▶ [TASK INSTRUCTIONS] All of the data must be output exactly, with every picture left out.

▶ [SUPPLIED DATA]

▬▬▬▬▬▬

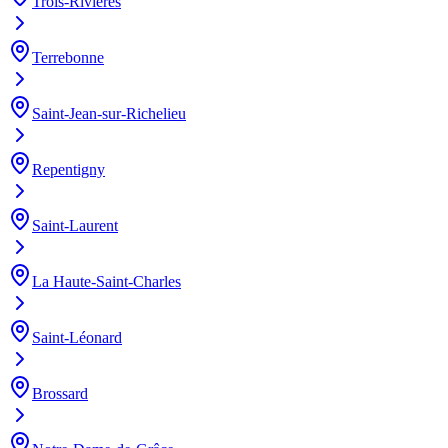
Trois-Rivières
Terrebonne
Saint-Jean-sur-Richelieu
Repentigny
Saint-Laurent
La Haute-Saint-Charles
Saint-Léonard
Brossard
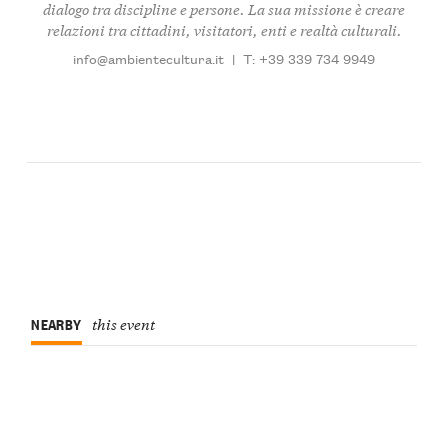
dialogo tra discipline e persone. La sua missione è creare
relazioni tra cittadini, visitatori, enti e realtà culturali.
info@ambientecultura.it
|
T: +39 339 734 9949
NEARBY
this event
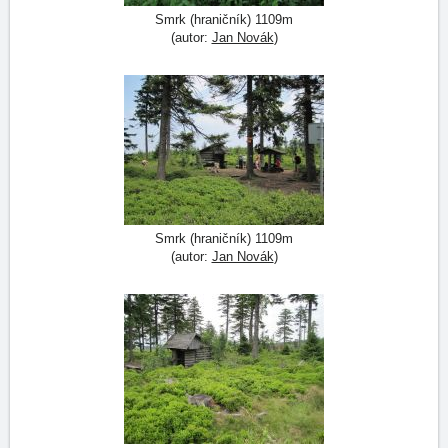
Smrk (hraničník) 1109m
(autor:
Jan Novák
)
Smrk (hraničník) 1109m
(autor:
Jan Novák
)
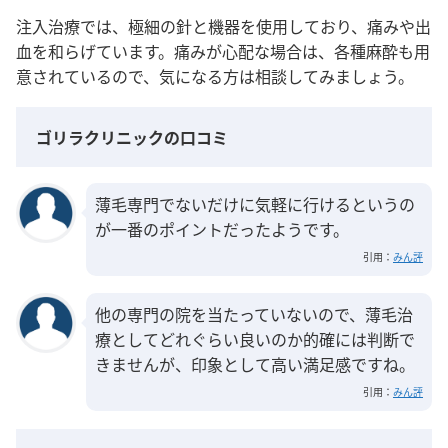
注入治療では、極細の針と機器を使用しており、痛みや出
血を和らげています
。痛みが心配な場合は、各種麻酔も用
意されているので、気になる方は相談してみましょう。
ゴリラクリニックの口コミ
薄毛専門でないだけに気軽に行けるというの
が一番のポイントだったようです。
引用：
みん評
他の専門の院を当たっていないので、薄毛治
療としてどれぐらい良いのか的確には判断で
きませんが、印象として高い満足感ですね。
引用：
みん評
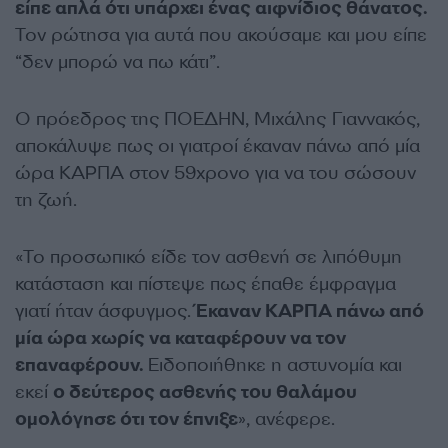
είπε απλά ότι υπάρχει ένας αιφνίδιος θάνατος.
Τον ρώτησα για αυτά που ακούσαμε και μου είπε
“δεν μπορώ να πω κάτι”.
Ο πρόεδρος της ΠΟΕΔΗΝ, Μιχάλης Γιαννακός,
αποκάλυψε πως οι γιατροί έκαναν πάνω από μία
ώρα ΚΑΡΠΑ στον 59χρονο για να του σώσουν
τη ζωή.
«Το προσωπικό είδε τον ασθενή σε λιπόθυμη
κατάσταση και πίστεψε πως έπαθε έμφραγμα
γιατί ήταν άσφυγμος.
Έκαναν ΚΑΡΠΑ πάνω από
μία ώρα χωρίς να καταφέρουν να τον
επαναφέρουν.
Ειδοποιήθηκε η αστυνομία και
εκεί
ο δεύτερος ασθενής του θαλάμου
ομολόγησε ότι τον έπνιξε
», ανέφερε.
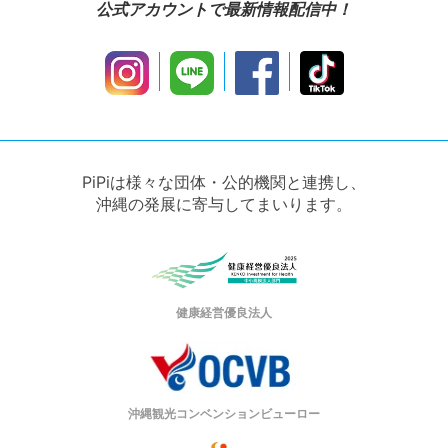
公式アカウントで最新情報配信中！
PiPiは様々な団体・公的機関と連携し、
沖縄の発展に寄与してまいります。
健康経営優良法人
沖縄観光コンベンションビューロー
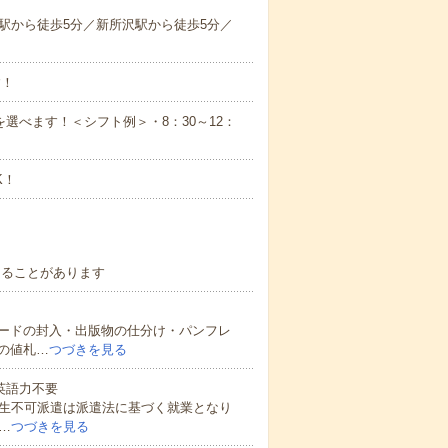
駅から徒歩5分／新所沢駅から徒歩5分／
す！
望の時間帯を選べます！＜シフト例＞・8：30～12：
K！
なることがあります
ードの封入・出版物の仕分け・パンフレ
の値札…
つづきを見る
 英語力不要
校生不可派遣は派遣法に基づく就業となり
…
つづきを見る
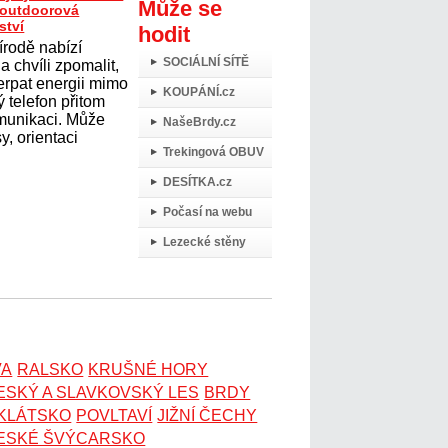
Může se
t outdoorová
ství
hodit
írodě nabízí
SOCIÁLNÍ SÍTĚ
 chvíli zpomalit,
erpat energii mimo
KOUPÁNÍ.cz
 telefon přitom
omunikaci. Může
NašeBrdy.cz
y, orientaci
Trekingová OBUV
DESÍTKA.cz
Počasí na webu
Lezecké stěny
VA
RALSKO
KRUŠNÉ HORY
ESKÝ A SLAVKOVSKÝ LES
BRDY
OKLÁTSKO
POVLTAVÍ
JIŽNÍ ČECHY
ESKÉ ŠVÝCARSKO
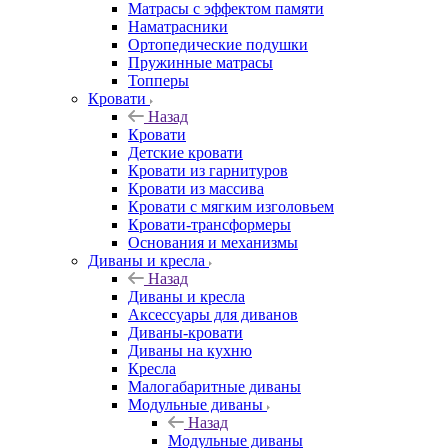
Матрасы с эффектом памяти
Наматрасники
Ортопедические подушки
Пружинные матрасы
Топперы
Кровати
Назад
Кровати
Детские кровати
Кровати из гарнитуров
Кровати из массива
Кровати с мягким изголовьем
Кровати-трансформеры
Основания и механизмы
Диваны и кресла
Назад
Диваны и кресла
Аксессуары для диванов
Диваны-кровати
Диваны на кухню
Кресла
Малогабаритные диваны
Модульные диваны
Назад
Модульные диваны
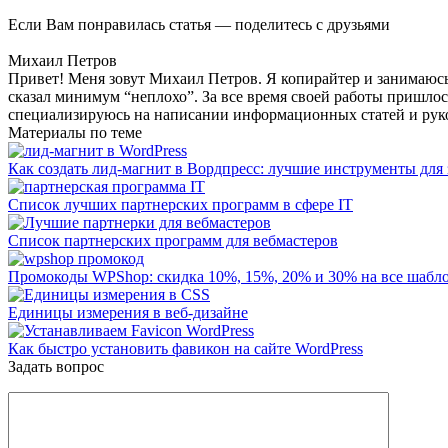
Если Вам понравилась статья — поделитесь с друзьями
Михаил Петров
Привет! Меня зовут Михаил Петров. Я копирайтер и занимаюсь э
сказал минимум “неплохо”. За все время своей работы пришлос
специализируюсь на написании информационных статей и руков
Материалы по теме
Как создать лид-магнит в Вордпресс: лучшие инструменты для 
Список лучших партнерских программ в сфере IT
Список партнерских программ для вебмастеров
Промокоды WPShop: скидка 10%, 15%, 20% и 30% на все шабл
Единицы измерения в веб-дизайне
Как быстро установить фавикон на сайте WordPress
Задать вопрос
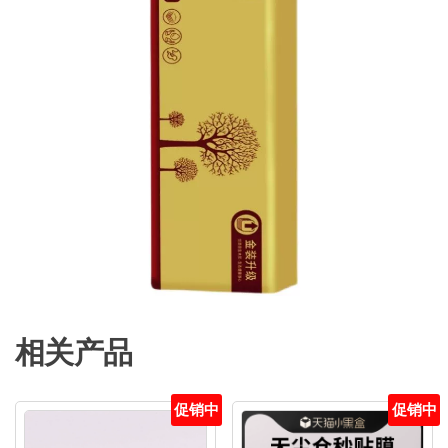
相关产品
促销中
促销中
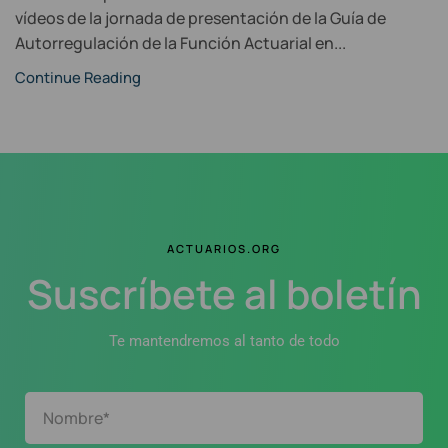
vídeos de la jornada de presentación de la Guía de
Autorregulación de la Función Actuarial en...
Continue Reading
ACTUARIOS.ORG
Suscríbete al boletín
Te mantendremos al tanto de todo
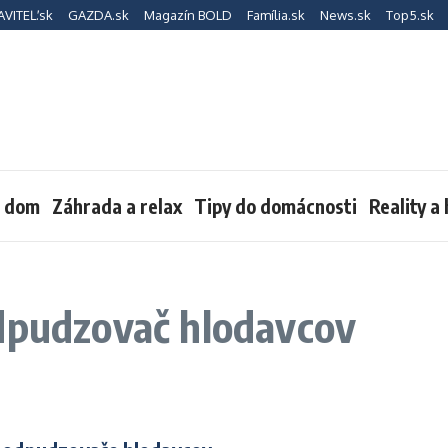
AVITEĽ.sk
GAZDA.sk
Magazín BOLD
Família.sk
News.sk
Top5.sk
a dom
Záhrada a relax
Tipy do domácnosti
Reality a
odpudzovač hlodavcov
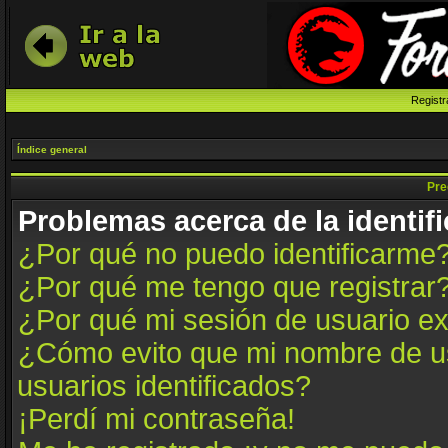
Registr
Índice general
Pre
Problemas acerca de la identifi
¿Por qué no puedo identificarme
¿Por qué me tengo que registrar
¿Por qué mi sesión de usuario e
¿Cómo evito que mi nombre de us
usuarios identificados?
¡Perdí mi contraseña!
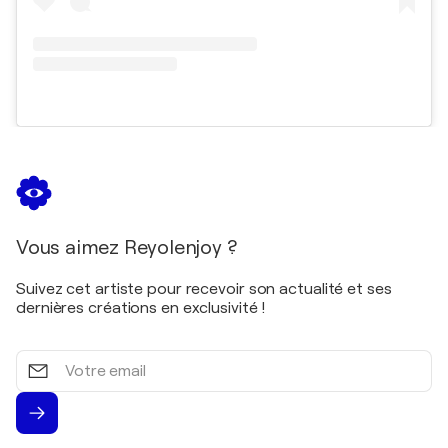
Vous aimez Reyolenjoy ?
Suivez cet artiste pour recevoir son actualité et ses
dernières créations en exclusivité !
Votre
email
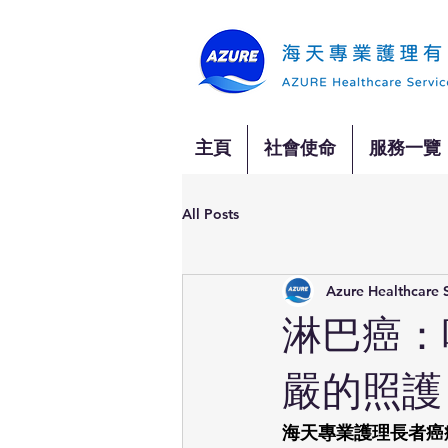
主頁
社會使命
服務一覽
All Posts
Azure Healthcare 
淋巴癌：
嚴的照護 
海天專業護理長者癌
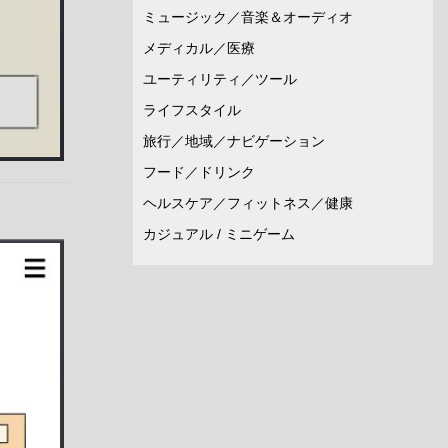
ミュージック／音楽＆オーディオ
メディカル／医療
ユーティリティ／ツール
ライフスタイル
旅行／地域／ナビゲーション
フード／ドリンク
ヘルスケア／フィットネス／健康
カジュアル / ミニゲーム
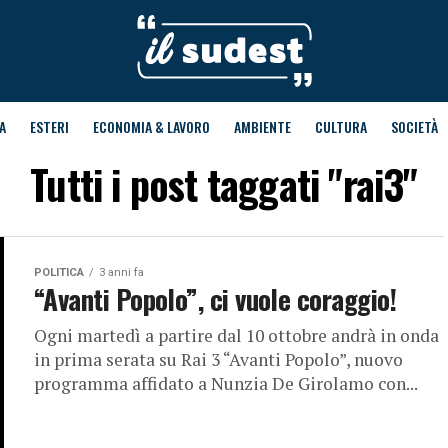
A
ESTERI
ECONOMIA & LAVORO
AMBIENTE
CULTURA
SOCIETÀ
Tutti i post taggati "rai3"
POLITICA
3 anni fa
“Avanti Popolo”, ci vuole coraggio!
Ogni martedì a partire dal 10 ottobre andrà in onda
in prima serata su Rai 3 “Avanti Popolo”, nuovo
programma affidato a Nunzia De Girolamo con...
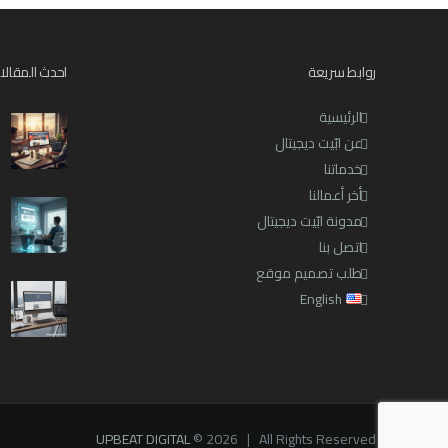
روابط سريعة
احدث المقالا
الرئيسية
عن ابّيت ديجيتال
خدماتنا
أخر أعمالنا
مدونة ابّيت ديجيتال
اتصل بنا
طلب تصميم موقع
English
UPBEAT DIGITAL
© 2026 | All Rights Reserved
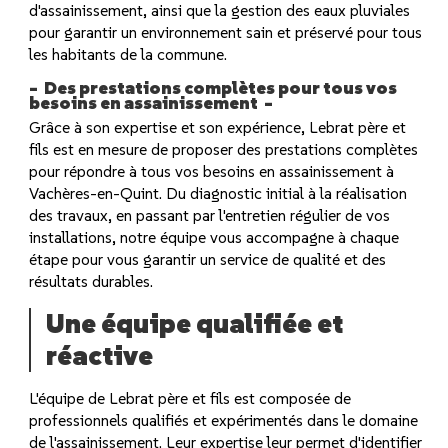
d'assainissement, ainsi que la gestion des eaux pluviales
pour garantir un environnement sain et préservé pour tous
les habitants de la commune.
Des prestations complètes pour tous vos
besoins en assainissement
Grâce à son expertise et son expérience, Lebrat père et
fils est en mesure de proposer des prestations complètes
pour répondre à tous vos besoins en assainissement à
Vachères-en-Quint. Du diagnostic initial à la réalisation
des travaux, en passant par l'entretien régulier de vos
installations, notre équipe vous accompagne à chaque
étape pour vous garantir un service de qualité et des
résultats durables.
Une équipe qualifiée et
réactive
L'équipe de Lebrat père et fils est composée de
professionnels qualifiés et expérimentés dans le domaine
de l'assainissement. Leur expertise leur permet d'identifier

▬▬▬▬▬▬

▶ [OUTPUT FOR THIS TASK]
Trois-Rivières
Terrebonne
Saint-Jean-sur-Richelieu
Repentigny
Saint-Laurent
La Haute-Saint-Charles
Saint-Léonard
Brossard
dialogo tra discipline e persone. La sua missione è creare
relazioni tra cittadini, visitatori, enti e realtà culturali.
info@ambientecultura.it
|
T: +39 339 734 9949
NEARBY
this event
Smrk (hraničník) 1109m
(autor:
Jan Novák
)
Smrk (hraničník) 1109m
(autor:
Jan Novák
)
注入治療では、極細の針と機器を使用しており、痛みや出
血を和らげています
。痛みが心配な場合は、各種麻酔も用
意されているので、気になる方は相談してみましょう。
ゴリラクリニックの口コミ
薄毛専門でないだけに気軽に行けるというの
が一番のポイントだったようです。
引用：
みん評
他の専門の院を当たっていないので、薄毛治
療としてどれぐらい良いのか的確には判断で
きませんが、印象として高い満足感ですね。
引用：
みん評
είπε απλά ότι υπάρχει ένας αιφνίδιος θάνατος.
Τον ρώτησα για αυτά που ακούσαμε και μου είπε
“δεν μπορώ να πω κάτι”.
Ο πρόεδρος της ΠΟΕΔΗΝ, Μιχάλης Γιαννακός,
αποκάλυψε πως οι γιατροί έκαναν πάνω από μία
ώρα ΚΑΡΠΑ στον 59χρονο για να του σώσουν
τη ζωή.
«Το προσωπικό είδε τον ασθενή σε λιπόθυμη
κατάσταση και πίστεψε πως έπαθε έμφραγμα
γιατί ήταν άσφυγμος.
Έκαναν ΚΑΡΠΑ πάνω από
μία ώρα χωρίς να καταφέρουν να τον
επαναφέρουν.
Ειδοποιήθηκε η αστυνομία και
εκεί
ο δεύτερος ασθενής του θαλάμου
ομολόγησε ότι τον έπνιξε
», ανέφερε.
公式アカウントで最新情報配信中！
PiPiは様々な団体・公的機関と連携し、
沖縄の発展に寄与してまいります。
健康経営優良法人
沖縄観光コンベンションビューロー
駅から徒歩5分／新所沢駅から徒歩5分／
す！
望の時間帯を選べます！＜シフト例＞・8：30～12：
K！
なることがあります
ードの封入・出版物の仕分け・パンフレ
の値札…
つづきを見る
 英語力不要
校生不可派遣は派遣法に基づく就業となり
…
つづきを見る
Může se
t outdoorová
ství
hodit
írodě nabízí
SOCIÁLNÍ SÍTĚ
 chvíli zpomalit,
erpat energii mimo
KOUPÁNÍ.cz
 telefon přitom
omunikaci. Může
NašeBrdy.cz
y, orientaci
Trekingová OBUV
DESÍTKA.cz
Počasí na webu
Lezecké stěny
VA
RALSKO
KRUŠNÉ HORY
ESKÝ A SLAVKOVSKÝ LES
BRDY
OKLÁTSKO
POVLTAVÍ
JIŽNÍ ČECHY
ESKÉ ŠVÝCARSKO
Матрасы с эффектом памяти
Наматрасники
Ортопедические подушки
Пружинные матрасы
Топперы
Кровати
Назад
Кровати
Детские кровати
Кровати из гарнитуров
Кровати из массива
Кровати с мягким изголовьем
Кровати-трансформеры
Основания и механизмы
Диваны и кресла
Назад
Диваны и кресла
Аксессуары для диванов
Диваны-кровати
Диваны на кухню
Кресла
Малогабаритные диваны
Модульные диваны
Назад
Модульные диваны
Если Вам понравилась статья — поделитесь с друзьями
Михаил Петров
Привет! Меня зовут Михаил Петров. Я копирайтер и занимаюсь э
сказал минимум “неплохо”. За все время своей работы пришлос
специализируюсь на написании информационных статей и руков
Материалы по теме
Как создать лид-магнит в Вордпресс: лучшие инструменты для 
Список лучших партнерских программ в сфере IT
Список партнерских программ для вебмастеров
Промокоды WPShop: скидка 10%, 15%, 20% и 30% на все шабл
Единицы измерения в веб-дизайне
Как быстро установить фавикон на сайте WordPress
Задать вопрос
相关产品
促销中
促销中
vídeos de la jornada de presentación de la Guía de
Autorregulación de la Función Actuarial en...
Continue Reading
ACTUARIOS.ORG
Suscríbete al boletín
Te mantendremos al tanto de todo
AVITEĽ.sk
GAZDA.sk
Magazín BOLD
Família.sk
News.sk
Top5.sk
a dom
Záhrada a relax
Tipy do domácnosti
Reality a
odpudzovač hlodavcov
Registr
Índice general
Pre
Problemas acerca de la identifi
¿Por qué no puedo identificarme
¿Por qué me tengo que registrar
¿Por qué mi sesión de usuario e
¿Cómo evito que mi nombre de us
usuarios identificados?
¡Perdí mi contraseña!
Vous aimez Reyolenjoy ?
Suivez cet artiste pour recevoir son actualité et ses
dernières créations en exclusivité !
Votre
email
主頁
社會使命
服務一覽
All Posts
Azure Healthcare 
淋巴癌：
嚴的照護 
海天專業護理長者癌
ミュージック／音楽＆オーディオ
メディカル／医療
ユーティリティ／ツール
ライフスタイル
旅行／地域／ナビゲーション
フード／ドリンク
ヘルスケア／フィットネス／健康
カジュアル / ミニゲーム
A
ESTERI
ECONOMIA & LAVORO
AMBIENTE
CULTURA
SOCIETÀ
Tutti i post taggati "rai3"
POLITICA
3 anni fa
“Avanti Popolo”, ci vuole coraggio!
Ogni martedì a partire dal 10 ottobre andrà in onda
in prima serata su Rai 3 “Avanti Popolo”, nuovo
programma affidato a Nunzia De Girolamo con...
روابط سريعة
احدث المقالا
الرئيسية
عن ابّيت ديجيتال
خدماتنا
أخر أعمالنا
مدونة ابّيت ديجيتال
اتصل بنا
طلب تصميم موقع
English
UPBEAT DIGITAL
© 2026 | All Rights Reserved
d'assainissement, ainsi que la gestion des eaux pluviales
pour garantir un environnement sain et préservé pour tous
les habitants de la commune.
Des prestations complètes pour tous vos
besoins en assainissement
Grâce à son expertise et son expérience, Lebrat père et
fils est en mesure de proposer des prestations complètes
pour répondre à tous vos besoins en assainissement à
Vachères-en-Quint. Du diagnostic initial à la réalisation
des travaux, en passant par l'entretien régulier de vos
installations, notre équipe vous accompagne à chaque
étape pour vous garantir un service de qualité et des
résultats durables.
Une équipe qualifiée et
réactive
L'équipe de Lebrat père et fils est composée de
professionnels qualifiés et expérimentés dans le domaine
de l'assainissement. Leur expertise leur permet d'identifier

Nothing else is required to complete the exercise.